[ASSIGNMENT]
If a line in the entries below includes "pháp", pick it out and copy it.

*** Opening of INFORMATION ***

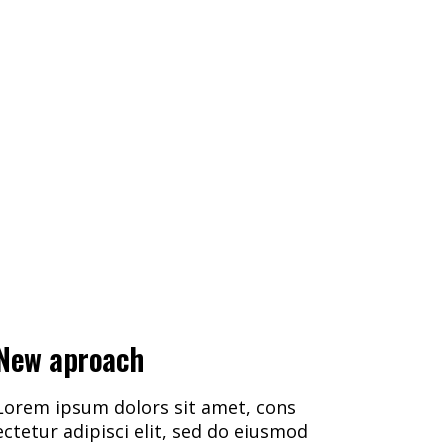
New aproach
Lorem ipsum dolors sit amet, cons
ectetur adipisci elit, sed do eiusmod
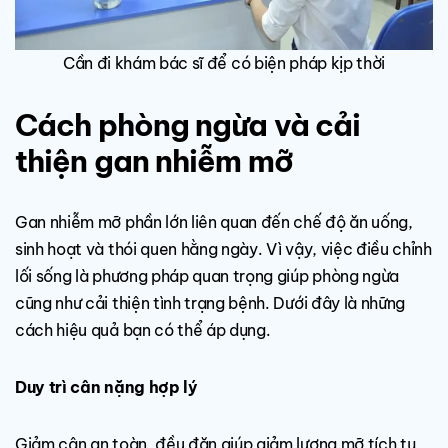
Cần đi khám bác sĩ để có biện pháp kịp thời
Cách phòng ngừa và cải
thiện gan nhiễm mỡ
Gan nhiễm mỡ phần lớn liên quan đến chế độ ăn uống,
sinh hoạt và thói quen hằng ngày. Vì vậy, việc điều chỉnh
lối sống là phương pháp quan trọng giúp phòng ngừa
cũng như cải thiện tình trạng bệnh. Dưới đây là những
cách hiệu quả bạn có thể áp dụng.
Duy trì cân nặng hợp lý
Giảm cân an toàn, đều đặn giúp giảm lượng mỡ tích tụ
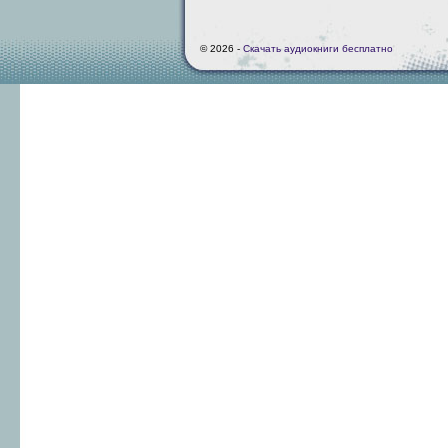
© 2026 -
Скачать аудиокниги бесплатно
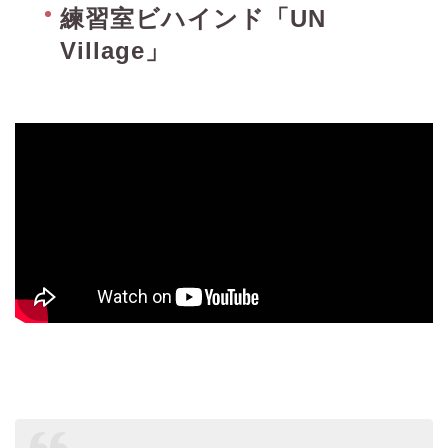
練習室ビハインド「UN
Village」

*** Close of INFORMATION ***
*** Opening of INFORMATION ***

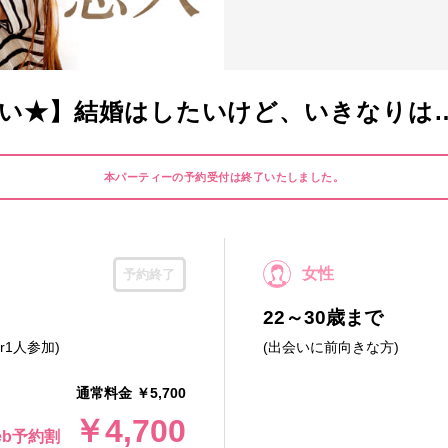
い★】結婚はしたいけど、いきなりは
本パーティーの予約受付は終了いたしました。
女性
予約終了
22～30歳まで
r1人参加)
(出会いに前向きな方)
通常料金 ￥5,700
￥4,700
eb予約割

*** Close of INFORMATION ***

[WRITTEN RESPONSE]
Cần đi khám bác sĩ để có biện pháp kịp thời
lối sống là phương pháp quan trọng giúp phòng ngừa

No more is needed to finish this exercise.